Another of DEA's goals has been to provide flexibility in the rule so that as technologies and standards mature, registrants and application providers will be able to take advantage of advances without having to wait for a revision to the regulations. Finally, DEA has revised the rules to place requirements on either the application or on registrants so that neither DEA nor registrants are dependent on intermediaries for maintenance of information.
In response to commenters' concerns, DEA is adopting an approach to identity proofing (verifying that the user is who he claims to be) and logical access control (verifying that the authenticated user has the authority to perform the requested operation) that is different from the approach that it proposed. The interim final rule provisions related to these two steps are based on the concept of separation of duties: No single individual will have the ability to grant access to an electronic prescription application or pharmacy application. For individual practitioners in private practice (as opposed to practitioners associated with an institutional practitioner registrant), identity proofing will be done by an authorized third party that will, after verifying the identity, issue the authentication credential to a registrant. As some commenters suggested, DEA is requiring registrants to apply to certain Federally approved credential service providers (CSPs) or certification authorities (CAs) to obtain their authentication credentials or digital certificates. These CSPs or CAs will be required to conduct identity proofing at National Institute of Standards and Technology (NIST) SP 800-63-1 Assurance Level 3, which allows either in-person or remote identity proofing. Once a Federally approved CSP or CA has verified the identity of the practitioner, it will issue the necessary authentication credential.

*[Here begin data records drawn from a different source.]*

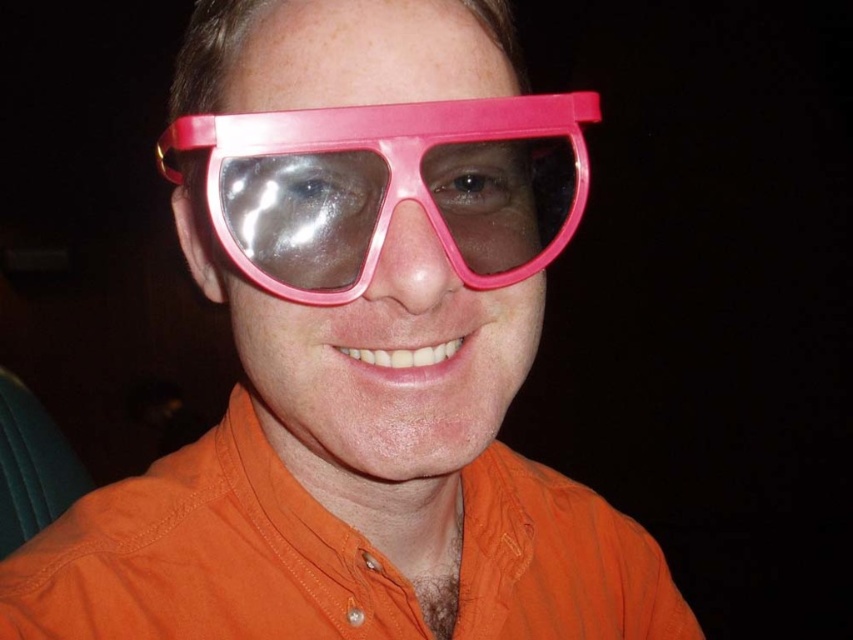 Can you confirm if orange cotton shirt at center is positioned to the left of pink plastic goggles at center?

No, orange cotton shirt at center is not to the left of pink plastic goggles at center.

Who is lower down, orange cotton shirt at center or pink plastic goggles at center?

orange cotton shirt at center is below.

Who is more forward, [223,621] or [577,202]?

Positioned in front is point [577,202].

At what (x,y) coordinates should I click in order to perform the action: click on orange cotton shirt at center. Please return your answer as a coordinate pair (x, y). The width and height of the screenshot is (853, 640). Looking at the image, I should click on (206, 556).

The successful issuance of the authentication credentials will be necessary to sign electronic controlled substance prescriptions, but possession of the credential will not be sufficient to gain access to the signing function. The electronic prescription application must allow the setting of logical access controls to ensure that only DEA registrants or persons exempted from the requirement of registration are allowed to indicate that prescriptions are ready to be signed and sign controlled substance prescriptions. Logical access controls may be by user or role-based; that is, the application may allow permissions to be assigned to individual users or it may associate permissions with particular roles (e.g., physician, nurse), then assign each individual to the appropriate role. Access control will be handled by at least two people within a practice, one of whom must be a registrant. Once the registrant has been issued the authentication credential, the individuals who set the logical access controls will verify that the practitioner's DEA registration is valid and set the application's logical access controls to grant the registrant access to functions that indicate a prescription is ready to be signed and sign controlled substance prescriptions. One person will enter the data; a registrant must approve the entry, using the two-factor authentication protocol, before access becomes operational.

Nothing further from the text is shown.